Exercise objective
Give back a single figure: the number of lines in the entries below that contain "Beograd".

(Available data)

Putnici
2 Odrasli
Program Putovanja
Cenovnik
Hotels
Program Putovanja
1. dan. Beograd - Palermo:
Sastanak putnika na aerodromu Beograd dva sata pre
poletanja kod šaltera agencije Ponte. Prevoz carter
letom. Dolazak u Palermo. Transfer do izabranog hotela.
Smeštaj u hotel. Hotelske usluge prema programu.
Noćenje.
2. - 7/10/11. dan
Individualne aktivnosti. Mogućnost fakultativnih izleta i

(End Available data)

Answer below
2